(Record excerpts begins)

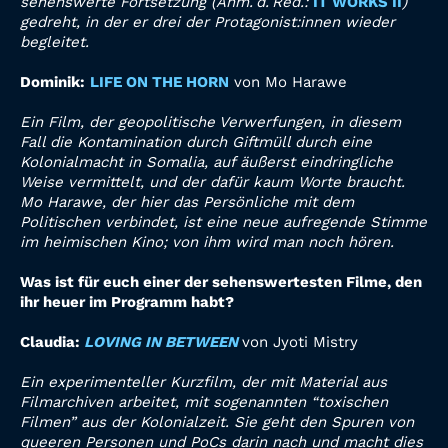
sehenswerte Fortsetzung (Anm. d. Red.:
IT WORKS II
)
gedreht, in der er drei der Protagonist:innen wieder
begleitet.
Dominik:
LIFE ON THE HORN
von Mo Harawe
Ein Film, der geopolitische Verwerfungen, in diesem
Fall die Kontamination durch Giftmüll durch eine
Kolonialmacht in Somalia, auf äußerst eindringliche
Weise vermittelt, und der dafür kaum Worte braucht.
Mo Harawe, der hier das Persönliche mit dem
Politischen verbindet, ist eine neue aufregende Stimme
im heimischen Kino; von ihm wird man noch hören.
Was ist für euch einer der sehenswertesten Filme, den
ihr heuer im Programm
habt?
Claudia:
LOVING IN BETWEEN
von Jyoti Mistry
Ein experimenteller Kurzfilm, der mit Material aus
Filmarchiven arbeitet, mit sogenannten “toxischen
Filmen” aus der Kolonialzeit. Sie geht den Spuren
von
queeren Personen und PoCs darin nach und macht dies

(Record excerpts ends)

-- Task item --
An exact copy of the lines from the one holding "IT WORKS II" through the end of the data is the whole answer.

-- Task answer --
IT WORKS II
)
gedreht, in der er drei der Protagonist:innen wieder
begleitet.
Dominik:
LIFE ON THE HORN
von Mo Harawe
Ein Film, der geopolitische Verwerfungen, in diesem
Fall die Kontamination durch Giftmüll durch eine
Kolonialmacht in Somalia, auf äußerst eindringliche
Weise vermittelt, und der dafür kaum Worte braucht.
Mo Harawe, der hier das Persönliche mit dem
Politischen verbindet, ist eine neue aufregende Stimme
im heimischen Kino; von ihm wird man noch hören.
Was ist für euch einer der sehenswertesten Filme, den
ihr heuer im Programm
habt?
Claudia:
LOVING IN BETWEEN
von Jyoti Mistry
Ein experimenteller Kurzfilm, der mit Material aus
Filmarchiven arbeitet, mit sogenannten “toxischen
Filmen” aus der Kolonialzeit. Sie geht den Spuren
von
queeren Personen und PoCs darin nach und macht dies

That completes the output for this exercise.